“In the long run, patrimonial capitalism is the only kind that can exist.” The noted scholar of inequality (Capital in the Twenty-First Century, 2014, etc.) looks at recent events through an economist’s lens.
These columns from Libération, the leftist newsmagazine founded by Jean-Paul Sartre, span the years 2008 to the near-present and focus largely on European matters, especially the crisis of the Eurozone in the last few years and its predecessor meltdown in the wake of the global financial downturn of 2007. This odd period, Piketty remarks, is characterized by a decline in income even as wealth increases markedly—a seeming contradiction but all of a piece with how fortunes are amassed and transferred.
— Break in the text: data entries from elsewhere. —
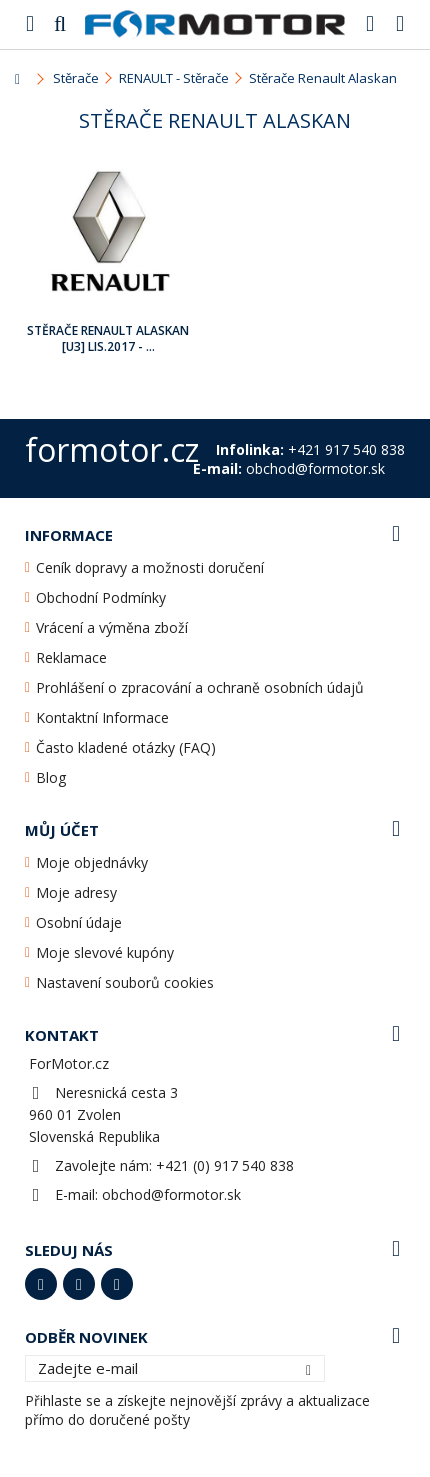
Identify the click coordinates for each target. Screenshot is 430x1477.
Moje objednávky (92, 862)
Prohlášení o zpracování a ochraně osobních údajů (200, 687)
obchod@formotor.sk (171, 1194)
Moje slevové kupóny (105, 952)
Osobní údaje (79, 922)
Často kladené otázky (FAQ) (126, 747)
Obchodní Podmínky (101, 597)
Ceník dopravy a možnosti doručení (150, 567)
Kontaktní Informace (102, 717)
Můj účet (62, 830)
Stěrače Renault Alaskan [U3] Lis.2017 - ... (108, 338)
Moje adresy (76, 892)
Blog (51, 777)
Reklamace (71, 657)
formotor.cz (112, 449)
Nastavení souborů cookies (125, 982)
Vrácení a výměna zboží (112, 627)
Even though “one certainly senses mounting public exasperation with the explosion of supersalaries for executives and traders over the past thirty years,” the author finds good economic reasons for the bailout of banks and bankers that followed the earlier crisis. His arguments often stray into moral realms, as when he decries the “obscene salaries” that accompany “senseless risk-taking behavior” on the parts of players within the financial system. Piketty also grumbles that getting decent worldwide governance of the financial system “will probably take many more crises.” Many of his pieces are comparatively easy to follow for readers without much knowledge of economics, especially when he picks apart topics that defy classical economic logic (“Do you understand anything about the carbon tax?” one piece from 2009 begins); in this he resembles Paul Krugman, who similarly writes clearly on complex topics. However, many of the other pieces require at least some knowledge of European affairs and of economics alike, as with his excursus on how Italian public debt is constructed.
If reading Piketty’s columns brings back bad memories of tough times of the recent past, it also helps make sense of recent financial history. Just be prepared for a mental workout.